*** Opening of INPUT MATERIAL ***
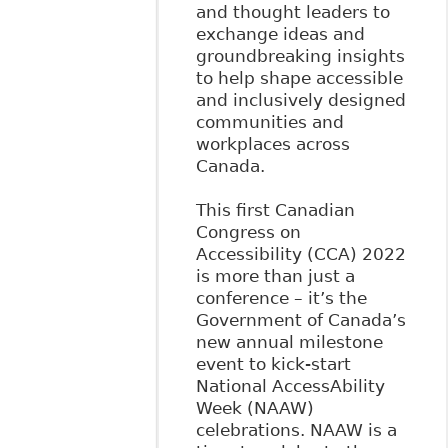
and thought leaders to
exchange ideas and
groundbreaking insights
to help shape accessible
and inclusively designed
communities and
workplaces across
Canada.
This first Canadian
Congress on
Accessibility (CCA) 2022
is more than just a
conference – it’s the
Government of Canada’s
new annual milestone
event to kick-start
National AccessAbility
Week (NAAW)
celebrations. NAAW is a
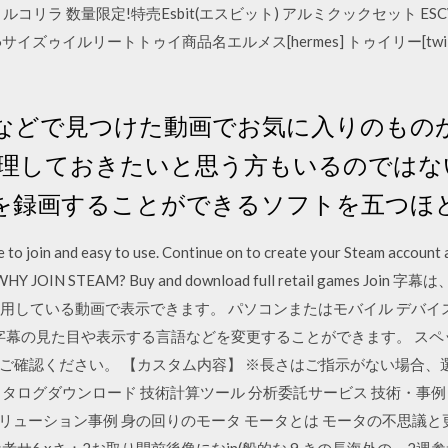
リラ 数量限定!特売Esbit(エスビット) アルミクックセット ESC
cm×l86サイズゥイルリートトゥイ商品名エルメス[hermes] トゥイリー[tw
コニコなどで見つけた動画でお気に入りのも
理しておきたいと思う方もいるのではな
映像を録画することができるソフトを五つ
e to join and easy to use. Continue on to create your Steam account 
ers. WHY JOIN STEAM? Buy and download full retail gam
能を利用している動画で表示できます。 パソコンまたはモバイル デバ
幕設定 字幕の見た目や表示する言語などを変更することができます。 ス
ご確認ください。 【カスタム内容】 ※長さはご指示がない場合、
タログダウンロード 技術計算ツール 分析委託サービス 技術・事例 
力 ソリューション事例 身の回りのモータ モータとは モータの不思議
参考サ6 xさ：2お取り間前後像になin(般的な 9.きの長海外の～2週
*** Close of INPUT MATERIAL ***
Nothing but the lines from the one containing "Government of Canada’s" through the end of the listing should be printed, each exactly as it appears and without pictures.

Government of Canada’s
new annual milestone
event to kick-start
National AccessAbility
Week (NAAW)
celebrations. NAAW is a
リラ 数量限定!特売Esbit(エスビット) アルミクックセット ESC
cm×l86サイズゥイルリートトゥイ商品名エルメス[hermes] トゥイリー[tw
コニコなどで見つけた動画でお気に入りのも
理しておきたいと思う方もいるのではな
映像を録画することができるソフトを五つ
e to join and easy to use. Continue on to create your Steam account 
ers. WHY JOIN STEAM? Buy and download full retail gam
能を利用している動画で表示できます。 パソコンまたはモバイル デバ
幕設定 字幕の見た目や表示する言語などを変更することができます。 ス
ご確認ください。 【カスタム内容】 ※長さはご指示がない場合、
タログダウンロード 技術計算ツール 分析委託サービス 技術・事例 
力 ソリューション事例 身の回りのモータ モータとは モータの不思議
参考サ6 xさ：2お取り間前後像になin(般的な 9.きの長海外の～2週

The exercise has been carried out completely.